From a user perspective I find the global approach simpler. But then we have to emit an error at runtime if the JSON output is not supported for a particular mode; in particular, there is no easy way looking at available options to guess which output modes support the JSON output, while with the per-output approach this is clear.
driver/makedepend.ml
Outdated
| open Parsetree | ||
| module String = Misc.Stdlib.String | ||
|
|
||
| module Json = struct |
There was a problem hiding this comment.
I would move this module to utils/misc.ml, because the logic is not generic to makedepend and could be useful in other places eventually.
There was a problem hiding this comment.
@gasche could you please help me with this,
I am always getting the warnings like
Error (warning 60): unused module Json.
Error (warning 32): unused value print. ...
There was a problem hiding this comment.
@muskangarg21 you probably need to export the interface of the Json module in misc.mli. If you don't do this, then the module is not accessible from the outside and the code cannot be used, which would explain the warnings you see.
Changes
Outdated
| Use KEEP_TEST_DIR_ON_SUCCESS=1 to keep all artifacts. | ||
| (Gabriel Scherer, review by Sébastien Hinderer) | ||
|
|
||
| - #7560: Arguement -json-modules added to ocamldep, using this the output |
driver/makedepend.ml
Outdated
| | '\b' -> | ||
| Format.fprintf ppf "\\%c" 'b' | ||
| | '\x00' .. '\x1F' | '\x7F' as c -> | ||
| Format.fprintf ppf "\\u%04X" (Char.code c) |
There was a problem hiding this comment.
We would need someone knowledgeable with JSON escaping rules to review this part.

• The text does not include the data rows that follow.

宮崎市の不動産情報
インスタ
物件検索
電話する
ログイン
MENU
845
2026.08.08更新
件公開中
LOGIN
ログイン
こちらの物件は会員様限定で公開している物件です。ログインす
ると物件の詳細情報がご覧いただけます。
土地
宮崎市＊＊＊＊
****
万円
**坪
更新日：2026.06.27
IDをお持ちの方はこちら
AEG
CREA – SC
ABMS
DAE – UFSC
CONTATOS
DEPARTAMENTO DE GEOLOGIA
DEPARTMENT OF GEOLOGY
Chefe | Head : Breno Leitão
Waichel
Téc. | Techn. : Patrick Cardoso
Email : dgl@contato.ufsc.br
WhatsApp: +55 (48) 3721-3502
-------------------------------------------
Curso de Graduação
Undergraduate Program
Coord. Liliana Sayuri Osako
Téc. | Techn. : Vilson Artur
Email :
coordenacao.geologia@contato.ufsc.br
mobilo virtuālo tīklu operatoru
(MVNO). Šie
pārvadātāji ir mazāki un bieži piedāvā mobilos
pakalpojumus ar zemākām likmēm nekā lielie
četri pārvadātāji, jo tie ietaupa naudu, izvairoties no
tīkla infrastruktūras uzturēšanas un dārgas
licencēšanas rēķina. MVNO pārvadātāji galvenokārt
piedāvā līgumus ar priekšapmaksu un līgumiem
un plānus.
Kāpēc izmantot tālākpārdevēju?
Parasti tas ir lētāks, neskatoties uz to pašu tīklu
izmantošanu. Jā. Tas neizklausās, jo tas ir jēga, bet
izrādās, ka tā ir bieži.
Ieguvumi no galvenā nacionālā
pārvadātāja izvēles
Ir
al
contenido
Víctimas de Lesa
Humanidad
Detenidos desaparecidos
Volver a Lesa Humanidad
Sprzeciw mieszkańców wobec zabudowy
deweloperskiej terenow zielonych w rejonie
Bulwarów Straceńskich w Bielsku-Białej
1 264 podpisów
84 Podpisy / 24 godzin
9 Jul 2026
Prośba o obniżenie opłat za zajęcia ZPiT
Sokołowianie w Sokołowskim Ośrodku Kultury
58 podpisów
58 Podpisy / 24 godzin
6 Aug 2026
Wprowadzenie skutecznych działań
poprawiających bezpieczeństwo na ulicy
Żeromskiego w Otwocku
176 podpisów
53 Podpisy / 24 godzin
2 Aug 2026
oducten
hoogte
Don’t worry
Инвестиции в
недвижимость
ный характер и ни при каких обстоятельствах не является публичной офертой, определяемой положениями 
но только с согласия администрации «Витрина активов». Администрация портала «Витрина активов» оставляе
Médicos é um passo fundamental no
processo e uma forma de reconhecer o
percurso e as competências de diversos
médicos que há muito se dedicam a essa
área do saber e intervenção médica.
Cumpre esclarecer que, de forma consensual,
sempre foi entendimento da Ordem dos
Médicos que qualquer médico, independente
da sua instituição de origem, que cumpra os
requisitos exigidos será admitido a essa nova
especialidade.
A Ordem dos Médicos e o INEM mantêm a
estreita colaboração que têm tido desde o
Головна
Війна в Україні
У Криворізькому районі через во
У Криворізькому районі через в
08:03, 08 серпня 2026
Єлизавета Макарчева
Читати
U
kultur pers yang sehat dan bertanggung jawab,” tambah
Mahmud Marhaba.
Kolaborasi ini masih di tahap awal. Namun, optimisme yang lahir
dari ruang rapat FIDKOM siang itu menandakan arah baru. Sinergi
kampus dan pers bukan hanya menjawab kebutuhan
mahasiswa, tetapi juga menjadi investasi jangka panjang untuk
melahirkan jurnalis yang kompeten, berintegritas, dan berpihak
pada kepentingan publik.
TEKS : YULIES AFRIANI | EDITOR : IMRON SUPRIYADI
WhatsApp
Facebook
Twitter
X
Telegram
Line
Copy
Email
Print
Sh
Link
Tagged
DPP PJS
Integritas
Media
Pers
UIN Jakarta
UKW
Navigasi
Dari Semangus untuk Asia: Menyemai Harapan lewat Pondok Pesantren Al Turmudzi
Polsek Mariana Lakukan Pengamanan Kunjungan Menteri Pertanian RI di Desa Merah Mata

There was a problem hiding this comment.
Strictly speaking U+007F does not need to be escaped (ref), but it doesn't seems a bad idea to do it. The function looks fine.
driver/makedepend.ml
Outdated
| | `List of t list | ||
| ] | ||
|
|
||
| let comma ppf () = Format.fprintf ppf ",@ " |
There was a problem hiding this comment.
This could be a local function of print, because it is not really useful outside (we wouldn't access Json.comma from the outside). You can use
let rec print ppf =
let comma ... in
function
| `String s -> ...
| ...
driver/makedepend.ml
Outdated
| Clflags.parse_arguments file_dependencies usage; | ||
| Compenv.readenv ppf Before_link; | ||
| if !sort_files then sort_files_by_dependencies !files | ||
| else if !print_json then begin |
There was a problem hiding this comment.
I would prefer if the print_json conditional was close to the place in the code where we decide (or not) to use the -modules output. I believe this is within the print_file_dependencies function.
There was a problem hiding this comment.
@gasche
would it be possible to achieve it without changing the current code structure of else block ?
List.iter print_file_dependencies (List.sort compare !files);
the List.iter is turning out to be a problem for Json printing, so does the code I pushed most recently look good ?
approval was by mistake, I only meant to comment for now
Thank you for your valuable review, I have a few points about why we only require -json-modules flag rather than a -json add-on (in ocamldep).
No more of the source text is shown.